Every post card in my collection has its own story. Every Wednesday I post one of the 3,000 plus stories.
Wednesday, September 21, 2022
The Bridge is Still There, But not the Tracks
The Delaware, Lackawanna and Western Railroad (after many years of building, buying, merging and leasing railroads) had a direct link to the Great Lakes. The city of Elmira, New York must have been included in this expansion to Lake Erie. That is where the picture on the front of this post card was taken. Sadly, that bridge is no longer used by any railroad. If you go to this website you will see that it is part of a hiking trail today. There is one picture in the file that looks like it was taken from the same spot as the picture on the front of this post card. https://bridgehunter.com/category/city/elmira-new-york/
For the story about the Delaware, Lackawanna and Western Railroad go to this website: https://www.american-rails.com/dlw.html That is where I picked up this story, below.
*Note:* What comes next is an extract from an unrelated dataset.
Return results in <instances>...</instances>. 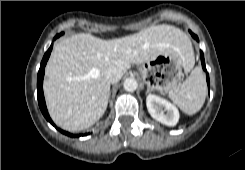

The Delaware, Lackawanna and Western was another of the Northeast's many anthracite carriers with a history tracing back to the early 19th century.
During the company's height it never reached 1,000 miles in size but was nevertheless a well-managed company throughout its corporate history. As a result, it avoided bankruptcy from the time of its formation (early 1850s) until its merger with the Erie more than a century later. The "Road Of Anthracite's" entire network only stretched roughly 950 miles but the Lackawanna was a finely tuned operation with a diverse traffic base and highly skilled railroaders, from top to bottom, that kept it humming along. It weathered the financial panics of 1873 and 1893 and even the Great Depression of 1929. However, its closest brush with bankruptcy did occur during the 1930s, under the leadership of John Davis.
It seems that most of the classic railroads of New England and the Northeast can trace their heritage back to an entity predating the industry. Such was the case for the Delaware, Lackawanna & Western whose earliest predecessor was the Hoboken Ferry Company.
The Lackawanna's two earliest railroad predecessors were the Liggetts Gap Railroad, incorporated on April 7, 1832 and the Delaware & Cobbs Gap Railroad, chartered on December 4, 1850.
On April 14, 1851, the company changed its name as the Lackawanna & Western Railroad and later that year, on October 20, 1851, service was opened between both towns.
The Lackawanna gained its official name on March 11, 1853 when the L&W merged with the Delaware & Cobbs Gap forming the Delaware, Lackawanna & Western Railroad. The DL&W at this time ran diagonally across Pennsylvania and enjoyed lucrative sources of freight from iron ore deposits and anthracite coal located within the Lackawanna Valley.
With the DL&W's eastern network largely complete it now looked to the west and an extension to Buffalo; reaching this port town along the eastern tip of Lake Erie would mean the railroad no longer needed to rely on its rival, the Erie Railroad, to ferry its freight westward.
The post card was published by a company that was based in Elmira, New York. It was published by the Rubin Brothers. Harry Rubin, and his brother Ike, formerly printers at the Elmira Star Gazette, the first Gannett newspaper, open Rubin’s Newsstand. A wholesale distribution operation, known as Rubin Brothers News, begins in the basement on East Water St. in Elmira, New York. Most wholesale business is newspapers. Few magazines published for distribution at this time. New York Times and other newspapers arrive on trains.